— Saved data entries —
══════════════════════════════

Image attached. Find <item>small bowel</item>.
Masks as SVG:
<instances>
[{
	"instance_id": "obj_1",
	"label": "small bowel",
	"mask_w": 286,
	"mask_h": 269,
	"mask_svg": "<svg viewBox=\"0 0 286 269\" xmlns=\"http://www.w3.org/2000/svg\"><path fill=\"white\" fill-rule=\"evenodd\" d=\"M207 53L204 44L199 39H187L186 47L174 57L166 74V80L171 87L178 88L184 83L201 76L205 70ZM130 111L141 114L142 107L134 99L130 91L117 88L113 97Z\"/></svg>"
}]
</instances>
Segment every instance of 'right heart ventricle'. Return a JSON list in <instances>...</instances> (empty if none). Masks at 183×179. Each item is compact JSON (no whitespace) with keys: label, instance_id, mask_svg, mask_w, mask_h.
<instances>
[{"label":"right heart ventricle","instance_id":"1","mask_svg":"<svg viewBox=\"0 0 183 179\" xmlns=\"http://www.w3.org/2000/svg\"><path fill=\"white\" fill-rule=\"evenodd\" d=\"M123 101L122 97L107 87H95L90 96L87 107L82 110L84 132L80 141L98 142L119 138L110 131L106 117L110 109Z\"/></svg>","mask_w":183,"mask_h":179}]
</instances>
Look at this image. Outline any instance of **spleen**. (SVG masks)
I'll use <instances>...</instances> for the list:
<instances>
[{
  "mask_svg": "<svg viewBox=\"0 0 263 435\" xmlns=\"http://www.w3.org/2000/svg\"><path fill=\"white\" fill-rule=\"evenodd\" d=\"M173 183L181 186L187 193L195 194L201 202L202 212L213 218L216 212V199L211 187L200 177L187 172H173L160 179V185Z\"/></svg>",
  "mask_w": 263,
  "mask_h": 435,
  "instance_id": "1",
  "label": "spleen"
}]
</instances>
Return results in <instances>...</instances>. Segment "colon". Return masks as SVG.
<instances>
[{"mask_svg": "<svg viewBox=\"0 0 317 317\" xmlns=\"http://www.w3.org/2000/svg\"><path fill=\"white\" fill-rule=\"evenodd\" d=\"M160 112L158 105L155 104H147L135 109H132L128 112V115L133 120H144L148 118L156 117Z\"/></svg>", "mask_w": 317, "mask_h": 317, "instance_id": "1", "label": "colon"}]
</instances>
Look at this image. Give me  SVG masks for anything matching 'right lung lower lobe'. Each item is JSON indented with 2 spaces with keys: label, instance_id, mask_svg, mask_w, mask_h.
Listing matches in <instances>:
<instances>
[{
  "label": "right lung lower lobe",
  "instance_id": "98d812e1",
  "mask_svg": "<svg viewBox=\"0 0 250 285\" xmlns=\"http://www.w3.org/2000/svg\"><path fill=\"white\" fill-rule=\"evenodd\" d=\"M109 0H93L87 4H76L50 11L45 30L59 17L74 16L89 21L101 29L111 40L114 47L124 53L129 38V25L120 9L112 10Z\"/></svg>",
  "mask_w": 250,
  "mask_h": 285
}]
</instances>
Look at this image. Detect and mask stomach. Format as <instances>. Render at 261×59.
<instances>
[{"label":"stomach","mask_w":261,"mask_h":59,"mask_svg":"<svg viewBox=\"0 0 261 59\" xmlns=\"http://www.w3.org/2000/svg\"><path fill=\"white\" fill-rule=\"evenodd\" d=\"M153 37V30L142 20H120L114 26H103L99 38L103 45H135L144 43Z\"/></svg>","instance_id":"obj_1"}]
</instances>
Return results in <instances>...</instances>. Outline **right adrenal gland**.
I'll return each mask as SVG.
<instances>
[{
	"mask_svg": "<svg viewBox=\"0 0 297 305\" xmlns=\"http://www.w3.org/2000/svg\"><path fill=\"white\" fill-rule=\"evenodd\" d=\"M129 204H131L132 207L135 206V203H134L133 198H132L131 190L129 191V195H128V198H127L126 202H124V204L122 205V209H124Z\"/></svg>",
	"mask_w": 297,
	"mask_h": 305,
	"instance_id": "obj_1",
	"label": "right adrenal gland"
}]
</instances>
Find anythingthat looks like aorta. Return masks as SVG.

══════════════════════════════

— TASK —
Make an exact transcription of the entries above.

— SOLVED EXERCISE —
Image attached. Find <item>small bowel</item>.
Masks as SVG:
<instances>
[{
	"instance_id": "obj_1",
	"label": "small bowel",
	"mask_w": 286,
	"mask_h": 269,
	"mask_svg": "<svg viewBox=\"0 0 286 269\" xmlns=\"http://www.w3.org/2000/svg\"><path fill=\"white\" fill-rule=\"evenodd\" d=\"M207 53L204 44L199 39H187L186 47L174 57L166 74V80L171 87L178 88L184 83L201 76L205 70ZM130 111L141 114L142 107L134 99L130 91L117 88L113 97Z\"/></svg>"
}]
</instances>
Segment every instance of 'right heart ventricle'. Return a JSON list in <instances>...</instances> (empty if none). Masks at 183×179. Each item is compact JSON (no whitespace) with keys: label, instance_id, mask_svg, mask_w, mask_h.
<instances>
[{"label":"right heart ventricle","instance_id":"1","mask_svg":"<svg viewBox=\"0 0 183 179\" xmlns=\"http://www.w3.org/2000/svg\"><path fill=\"white\" fill-rule=\"evenodd\" d=\"M123 101L122 97L107 87H95L90 96L87 107L82 110L84 132L80 141L98 142L119 138L110 131L106 117L110 109Z\"/></svg>","mask_w":183,"mask_h":179}]
</instances>
Look at this image. Outline any instance of **spleen**. (SVG masks)
I'll use <instances>...</instances> for the list:
<instances>
[{
  "mask_svg": "<svg viewBox=\"0 0 263 435\" xmlns=\"http://www.w3.org/2000/svg\"><path fill=\"white\" fill-rule=\"evenodd\" d=\"M173 183L181 186L187 193L195 194L201 202L202 212L213 218L216 212V199L211 187L200 177L187 172H173L160 179V185Z\"/></svg>",
  "mask_w": 263,
  "mask_h": 435,
  "instance_id": "1",
  "label": "spleen"
}]
</instances>
Return results in <instances>...</instances>. Segment "colon". Return masks as SVG.
<instances>
[{"mask_svg": "<svg viewBox=\"0 0 317 317\" xmlns=\"http://www.w3.org/2000/svg\"><path fill=\"white\" fill-rule=\"evenodd\" d=\"M160 112L158 105L155 104H147L135 109H132L128 112V115L133 120H144L148 118L156 117Z\"/></svg>", "mask_w": 317, "mask_h": 317, "instance_id": "1", "label": "colon"}]
</instances>
Look at this image. Give me  SVG masks for anything matching 'right lung lower lobe'. Each item is JSON indented with 2 spaces with keys: label, instance_id, mask_svg, mask_w, mask_h.
Listing matches in <instances>:
<instances>
[{
  "label": "right lung lower lobe",
  "instance_id": "98d812e1",
  "mask_svg": "<svg viewBox=\"0 0 250 285\" xmlns=\"http://www.w3.org/2000/svg\"><path fill=\"white\" fill-rule=\"evenodd\" d=\"M109 0H93L87 4H76L50 11L45 30L59 17L74 16L89 21L101 29L111 40L114 47L124 53L129 38V25L120 9L112 10Z\"/></svg>",
  "mask_w": 250,
  "mask_h": 285
}]
</instances>
Look at this image. Detect and mask stomach. Format as <instances>. Render at 261×59.
<instances>
[{"label":"stomach","mask_w":261,"mask_h":59,"mask_svg":"<svg viewBox=\"0 0 261 59\" xmlns=\"http://www.w3.org/2000/svg\"><path fill=\"white\" fill-rule=\"evenodd\" d=\"M153 37V30L142 20H120L114 26H103L99 38L103 45H135L144 43Z\"/></svg>","instance_id":"obj_1"}]
</instances>
Return results in <instances>...</instances>. Outline **right adrenal gland**.
I'll return each mask as SVG.
<instances>
[{
	"mask_svg": "<svg viewBox=\"0 0 297 305\" xmlns=\"http://www.w3.org/2000/svg\"><path fill=\"white\" fill-rule=\"evenodd\" d=\"M129 204H131L132 207L135 206V203H134L133 198H132L131 190L129 191V195H128V198H127L126 202H124V204L122 205V209H124Z\"/></svg>",
	"mask_w": 297,
	"mask_h": 305,
	"instance_id": "obj_1",
	"label": "right adrenal gland"
}]
</instances>
Find anythingthat looks like aorta. Return masks as SVG.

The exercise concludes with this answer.